Maggie, being the elephant that she is, has never used the treadmill. (Leading to the updated idiom, “the 16,000-pound treadmill in the room,” to mean ignoring the obvious.) The treadmill was part of a $1 million program to improve Maggie’s living situation.
The zoo says she has lost close to a 1,000 pounds through feeding changes and more activity. They think a change in her hay caused colic that caused her to lay down last month.
Regarding the relocation, a zoo spokeswoman last week said, “The decision was based on what’s best for Maggie.” Too bad for Maggie the zoo took years to recognize the obvious.
How can the zoo justify keeping such a social creature alone for 10 years? Alaskans’ affection for her does not a herd make.
In 2004, zoo director Tex Edwards said, “Elephants are just like people, they will be as lazy as they can be and still eat.”
Such anthropomorphic dung is exactly the problem.
Blaming a confined animal for being lazy?
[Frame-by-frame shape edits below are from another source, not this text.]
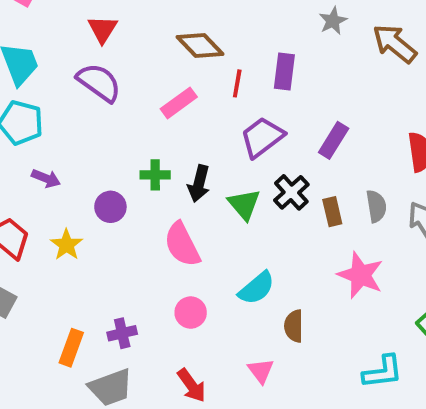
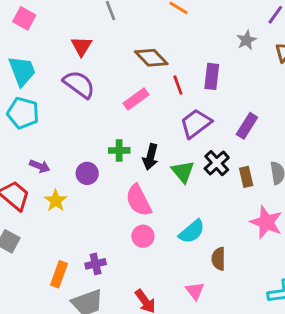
red line: (237, 83) -> (178, 85), turned -30
purple arrow: (46, 178) -> (40, 166), moved
pink circle: (191, 313) -> (143, 236), moved

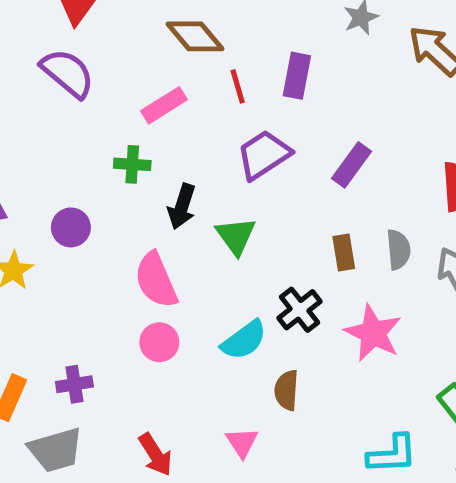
green cross: (119, 150) -> (132, 164), moved
black cross: (217, 163) -> (300, 310), moved

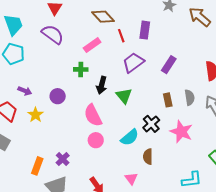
purple cross: (74, 384) -> (63, 159), turned -32

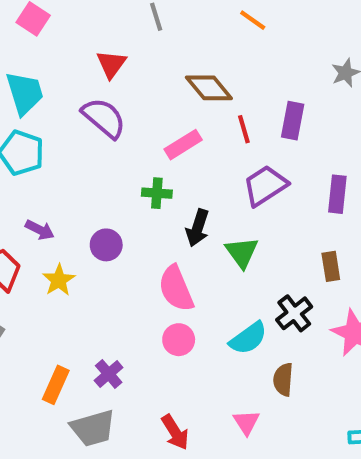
purple rectangle: (169, 65) -> (337, 194), turned -30

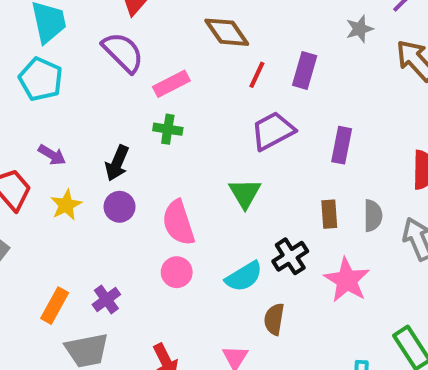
red line: (244, 129) -> (257, 75), turned 36
pink rectangle: (183, 145) -> (171, 84), moved
black arrow: (198, 228) -> (117, 163), moved
purple circle: (106, 245) -> (120, 207), moved

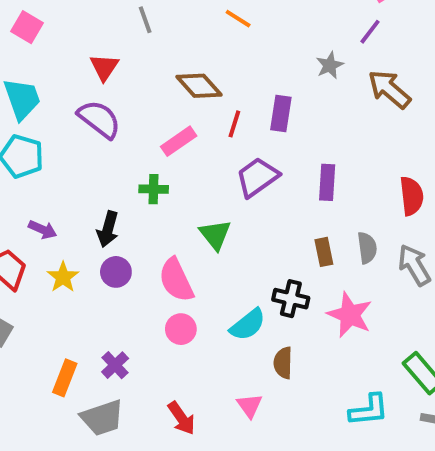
pink rectangle: (171, 84) -> (179, 141), moved
green triangle: (245, 193) -> (215, 235), moved
black cross: (290, 256) -> (291, 299), turned -36

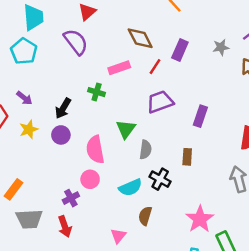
purple rectangle: (281, 114) -> (180, 50), moved
gray semicircle: (367, 248) -> (146, 150), moved
pink star: (350, 315) -> (200, 219), moved
purple cross: (115, 365) -> (71, 198), moved
red arrow: (181, 418) -> (65, 226), moved

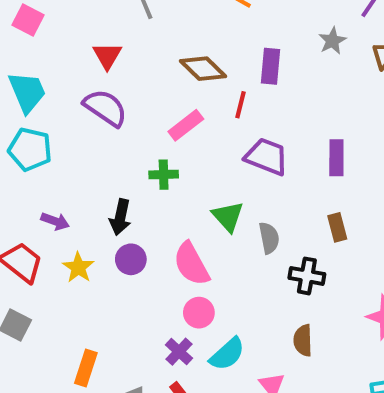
purple trapezoid: (160, 102) -> (266, 157), turned 60
cyan semicircle: (130, 187) -> (227, 354), moved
Elephants are like people in that they are social, emotional, intelligent and live in complex communities – in the elephants’ case, a herd led by a matriarch. They are not lazy like humans. In the wild, elephants roam for miles and miles to get the food they eat. Female elephants do not live alone.
For Maggie’s sake, we hope the zoo has acted in time to give this long-suffering creature a chance to live with other elephants, preferably in a warm climate. Perhaps the treadmill can be sold on e-Bay to help finance Maggie’s travels.